Kalp zikri dersi almanın bazı şartları vardır:


1-Yukarıda anlatıldığı usullerde mürşide intisap edip adapları yapacak.

2-Sadatların isimlerini ezberleyecek.

3-Sağ elinin şehadet parmağı olacak.

Bu ders herkese tavsiye edilir, kendi irade ve arzusuna bırakılır, zorla yaptırılmaz. Zikir dersi isteyen
müride ilk olarak kalp zikri verilir. Kalbin üzerinde Lafza-i Celal (Allah) zikri çekilir. Bu zikir en az beş
bindir. Bu sayının altına düşülmez. Onun nasıl çekileceğini bizzat mürşid veya onun görevlendirdiği vekili
tarif eder. Bu zikir şu şekilde yapılır:

Mürid, abdestli olarak kıbleye karşı adap üzere oturur. Önünde iki tane tesbih bulunur. Birisi zikir
çekeceği tesbih. Diğeri de ne kadar çektiğini belirlemek için kullanacağı tesbih. Beş bin zikir çeken kimse
yüzlük tesbihi elli defa devir yapacağı için bunu belirlemek için tesbihlerden birisinden elli tane ayırır ve
onu sol eline alır. Başına ön tarafını dizlerine kadar örtecek bir bez atar. Beyaz bez tercih edilir. Sonra
gözlerini kapatır.

Zikre başlarken, günahların kalbi sardığı, bu hâlle gerçek zikrin çekilemeyeceği, ilahi yardıma muhtaç
olduğunu düşünerek 25 defa estağfirullah der.

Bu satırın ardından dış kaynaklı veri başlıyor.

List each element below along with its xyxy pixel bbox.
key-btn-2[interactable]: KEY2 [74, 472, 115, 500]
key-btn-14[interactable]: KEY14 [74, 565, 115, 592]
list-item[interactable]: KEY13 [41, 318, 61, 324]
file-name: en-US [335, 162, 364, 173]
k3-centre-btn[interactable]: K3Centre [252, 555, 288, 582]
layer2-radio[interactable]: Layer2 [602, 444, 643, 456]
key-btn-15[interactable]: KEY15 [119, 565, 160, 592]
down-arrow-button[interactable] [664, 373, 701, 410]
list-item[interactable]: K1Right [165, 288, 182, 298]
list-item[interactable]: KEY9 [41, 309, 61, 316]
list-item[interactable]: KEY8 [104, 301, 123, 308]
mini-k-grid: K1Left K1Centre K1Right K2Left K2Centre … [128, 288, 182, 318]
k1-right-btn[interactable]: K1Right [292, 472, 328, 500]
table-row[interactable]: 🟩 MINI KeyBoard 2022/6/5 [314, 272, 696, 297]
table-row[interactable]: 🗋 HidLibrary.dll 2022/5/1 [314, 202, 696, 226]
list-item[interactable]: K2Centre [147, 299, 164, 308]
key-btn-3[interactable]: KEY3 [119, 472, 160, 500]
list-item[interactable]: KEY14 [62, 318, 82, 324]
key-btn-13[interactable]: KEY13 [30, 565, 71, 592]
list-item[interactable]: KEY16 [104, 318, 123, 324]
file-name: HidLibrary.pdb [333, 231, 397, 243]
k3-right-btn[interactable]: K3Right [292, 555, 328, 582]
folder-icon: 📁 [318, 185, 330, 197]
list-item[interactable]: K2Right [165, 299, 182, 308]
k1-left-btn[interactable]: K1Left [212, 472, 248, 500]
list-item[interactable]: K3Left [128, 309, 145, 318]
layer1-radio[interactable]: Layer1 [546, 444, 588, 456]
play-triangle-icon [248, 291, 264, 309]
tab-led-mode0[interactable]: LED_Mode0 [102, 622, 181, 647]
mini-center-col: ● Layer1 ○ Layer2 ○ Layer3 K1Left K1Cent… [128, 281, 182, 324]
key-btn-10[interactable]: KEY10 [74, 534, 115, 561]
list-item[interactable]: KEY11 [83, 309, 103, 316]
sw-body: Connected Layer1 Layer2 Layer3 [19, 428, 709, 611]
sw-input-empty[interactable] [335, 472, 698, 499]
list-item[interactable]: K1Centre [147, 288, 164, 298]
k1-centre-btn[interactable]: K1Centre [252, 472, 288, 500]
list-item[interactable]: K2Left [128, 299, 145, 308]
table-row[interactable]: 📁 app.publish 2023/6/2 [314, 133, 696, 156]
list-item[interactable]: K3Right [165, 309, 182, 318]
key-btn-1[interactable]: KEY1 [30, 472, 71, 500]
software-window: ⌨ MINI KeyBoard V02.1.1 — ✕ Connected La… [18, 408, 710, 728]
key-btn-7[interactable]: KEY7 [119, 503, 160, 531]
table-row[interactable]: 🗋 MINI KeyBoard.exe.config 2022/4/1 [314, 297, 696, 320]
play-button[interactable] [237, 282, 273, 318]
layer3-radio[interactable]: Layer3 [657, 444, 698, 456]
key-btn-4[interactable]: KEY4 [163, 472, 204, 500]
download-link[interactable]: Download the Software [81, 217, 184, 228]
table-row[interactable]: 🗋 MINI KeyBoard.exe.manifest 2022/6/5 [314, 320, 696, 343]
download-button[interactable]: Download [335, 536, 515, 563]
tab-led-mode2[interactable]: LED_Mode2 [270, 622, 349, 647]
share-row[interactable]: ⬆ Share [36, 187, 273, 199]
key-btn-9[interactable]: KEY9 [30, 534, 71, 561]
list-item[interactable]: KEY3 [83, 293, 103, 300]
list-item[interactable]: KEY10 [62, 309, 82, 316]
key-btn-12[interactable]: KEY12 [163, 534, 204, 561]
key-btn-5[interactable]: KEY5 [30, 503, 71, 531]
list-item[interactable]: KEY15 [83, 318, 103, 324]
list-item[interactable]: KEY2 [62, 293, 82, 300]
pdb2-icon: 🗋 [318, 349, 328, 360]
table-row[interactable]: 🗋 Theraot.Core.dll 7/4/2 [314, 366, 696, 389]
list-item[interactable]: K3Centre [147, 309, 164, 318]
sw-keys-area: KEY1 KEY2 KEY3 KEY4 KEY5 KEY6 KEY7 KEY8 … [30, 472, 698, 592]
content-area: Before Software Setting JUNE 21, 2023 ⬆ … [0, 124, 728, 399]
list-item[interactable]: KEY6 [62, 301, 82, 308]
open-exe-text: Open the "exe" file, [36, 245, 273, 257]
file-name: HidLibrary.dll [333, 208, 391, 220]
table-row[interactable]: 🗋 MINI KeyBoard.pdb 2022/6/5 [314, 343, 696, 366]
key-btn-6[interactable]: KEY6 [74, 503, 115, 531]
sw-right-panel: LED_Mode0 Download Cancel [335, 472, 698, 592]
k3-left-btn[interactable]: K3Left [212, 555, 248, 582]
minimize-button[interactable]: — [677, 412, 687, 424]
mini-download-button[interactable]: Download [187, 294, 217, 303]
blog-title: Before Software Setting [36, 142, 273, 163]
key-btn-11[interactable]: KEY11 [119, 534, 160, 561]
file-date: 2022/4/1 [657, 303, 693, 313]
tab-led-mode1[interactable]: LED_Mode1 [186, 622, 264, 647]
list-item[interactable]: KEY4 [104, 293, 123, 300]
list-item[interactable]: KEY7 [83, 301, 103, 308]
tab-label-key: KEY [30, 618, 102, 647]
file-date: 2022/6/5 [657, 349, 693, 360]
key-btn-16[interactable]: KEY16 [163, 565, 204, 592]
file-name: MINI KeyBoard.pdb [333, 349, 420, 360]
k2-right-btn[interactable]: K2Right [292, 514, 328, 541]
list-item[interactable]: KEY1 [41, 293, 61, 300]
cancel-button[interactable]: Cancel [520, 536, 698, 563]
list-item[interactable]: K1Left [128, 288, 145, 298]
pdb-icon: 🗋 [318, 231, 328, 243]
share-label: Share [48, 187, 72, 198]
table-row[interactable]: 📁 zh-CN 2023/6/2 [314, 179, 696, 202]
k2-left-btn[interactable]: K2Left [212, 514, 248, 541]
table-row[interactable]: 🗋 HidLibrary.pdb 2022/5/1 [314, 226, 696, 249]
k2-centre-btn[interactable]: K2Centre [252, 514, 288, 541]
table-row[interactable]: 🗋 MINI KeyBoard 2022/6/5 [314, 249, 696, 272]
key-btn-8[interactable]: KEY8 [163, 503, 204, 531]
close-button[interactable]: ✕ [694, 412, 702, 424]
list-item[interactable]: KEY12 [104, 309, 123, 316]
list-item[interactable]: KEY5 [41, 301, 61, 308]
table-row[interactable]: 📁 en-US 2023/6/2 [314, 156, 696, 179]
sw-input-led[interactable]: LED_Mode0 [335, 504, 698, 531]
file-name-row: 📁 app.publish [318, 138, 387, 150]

Peşinden 8 (sekiz) adet Fatiha okuyup 8 şart kısmındaki sırayla bağışlar; ancak hediye edilen Sadatların
ruhlarından istimdat isteme yoktur. Kalbin uyanması, toplanması ve zikre hazırlanması için biraz (beş
dakika kadar veya daha kısa) mürşid rabıtası yapar, mürşidden manevi destek ve feyiz bekler. Sonra, sağ
elindeki tespihini elinin başparmağı ile orta parmağını birleştirip sol memenin dört parmak aşağısındaki
insani kalbinin üzerine kor. Dilini damağına yapıştırıp şehadet parmağı ile tespihi hızlıca çevirirken
kalbiyle Allah Allah Allah diye zikreder. Yüzlük tespihi sonuna kadar çevirince, diliyle kendi duyacağı bir
sesle: "ilahi ente maksûdî ve rızâke matlubî" der. Bunun anlamı şudur: ‘Allahım! Benim maksadım sensin,
aradığım ise senin rızandır.’ Bunu söylerken, aynı anda bu sözünde sadık olmadığını, nefsinin yalancı
olduğunu düşünür. Tekrar azimle zikrine devam eder.

Bu duayı her yüzden sonra söyler ve böylece tespihi elli defa çevirerek 5 (beş) bin virdi tamamlar.

Virdin sonunda, amelimi hakkıyla yapamadım diye üzülür, Allah’ın rahmetine güvenir, zikir esnasındaki
kusurları için 25 defa estağfirullah der ve gözlerini açar.

Vird esnasında rabıta yapılmaz, bu tehlikelidir. Virtte kalb sadece zikre bağlanır; alemlerin Rabbini
zikrettiğini düşünür, bütün dikkatini kalbindeki zikirde toplar.

Kalp zikrini vekiller 21 bine kadar artırabilirler. Alınan bir zikrin vücuda yerleşmesi ve vücudun zikre
alışması için en az 4 ay çekilmesi güzel olur. Bundan sonra istenirse artırılır. Ancak özel durumlar ve
gelişmeler olursa bu süreden önce de mürşide veya vekiline danışılır. 21 binden sonrası Letâif virdine
girer ve onun zamanını mürşid belirler.